**Saved data entries:**
________________

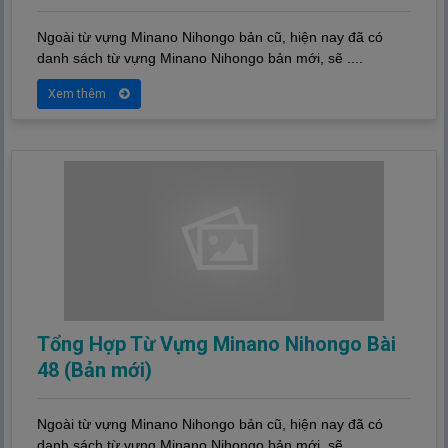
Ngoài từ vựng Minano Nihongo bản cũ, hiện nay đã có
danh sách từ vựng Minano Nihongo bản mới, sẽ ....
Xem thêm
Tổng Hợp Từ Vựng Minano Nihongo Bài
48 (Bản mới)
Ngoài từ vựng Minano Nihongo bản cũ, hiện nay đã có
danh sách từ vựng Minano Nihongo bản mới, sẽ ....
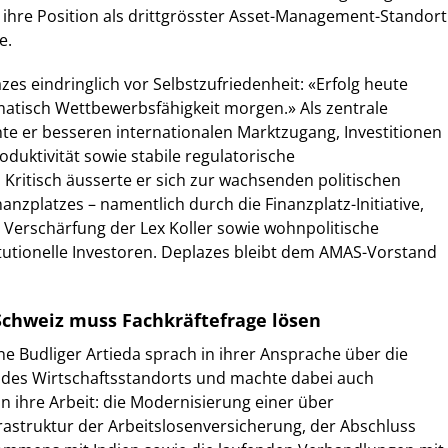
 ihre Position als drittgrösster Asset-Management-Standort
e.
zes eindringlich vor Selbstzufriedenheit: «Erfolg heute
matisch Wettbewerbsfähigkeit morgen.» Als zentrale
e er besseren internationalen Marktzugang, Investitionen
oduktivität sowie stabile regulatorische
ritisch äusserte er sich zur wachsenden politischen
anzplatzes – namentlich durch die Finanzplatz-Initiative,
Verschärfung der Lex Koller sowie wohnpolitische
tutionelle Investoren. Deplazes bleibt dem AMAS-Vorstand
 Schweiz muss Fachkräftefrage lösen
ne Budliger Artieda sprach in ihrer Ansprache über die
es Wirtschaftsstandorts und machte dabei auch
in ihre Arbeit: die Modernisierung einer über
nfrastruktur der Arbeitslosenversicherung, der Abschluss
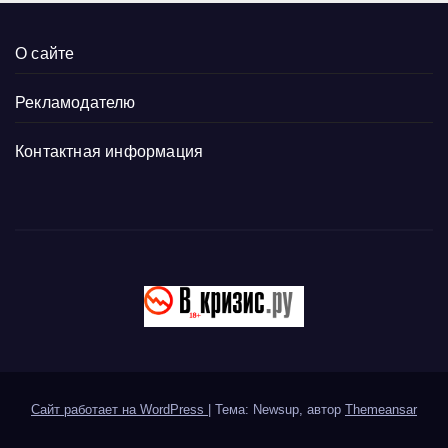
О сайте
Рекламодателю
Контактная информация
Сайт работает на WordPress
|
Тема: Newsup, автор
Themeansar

________________

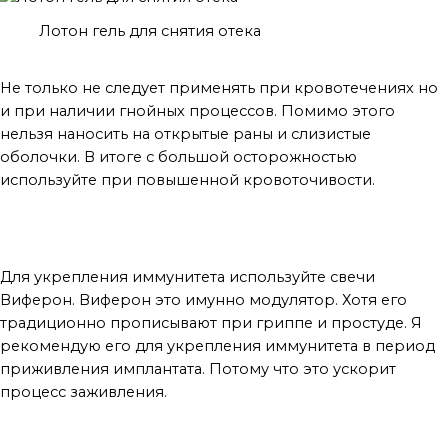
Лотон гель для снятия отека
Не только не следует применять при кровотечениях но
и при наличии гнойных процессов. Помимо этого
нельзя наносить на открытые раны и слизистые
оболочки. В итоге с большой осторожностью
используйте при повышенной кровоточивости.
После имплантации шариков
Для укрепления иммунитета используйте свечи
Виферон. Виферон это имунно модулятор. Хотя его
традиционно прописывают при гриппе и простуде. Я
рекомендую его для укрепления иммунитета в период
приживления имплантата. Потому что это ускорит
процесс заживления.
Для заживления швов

________________

**What this task involves:** Would you retype the lines above from the one with "нельзя наносить на открытые раны и слизистые" down to the one with "Для заживления швов", word for word, both ends included and no other lines?

**Written response:**
нельзя наносить на открытые раны и слизистые
оболочки. В итоге с большой осторожностью
используйте при повышенной кровоточивости.
После имплантации шариков
Для укрепления иммунитета используйте свечи
Виферон. Виферон это имунно модулятор. Хотя его
традиционно прописывают при гриппе и простуде. Я
рекомендую его для укрепления иммунитета в период
приживления имплантата. Потому что это ускорит
процесс заживления.
Для заживления швов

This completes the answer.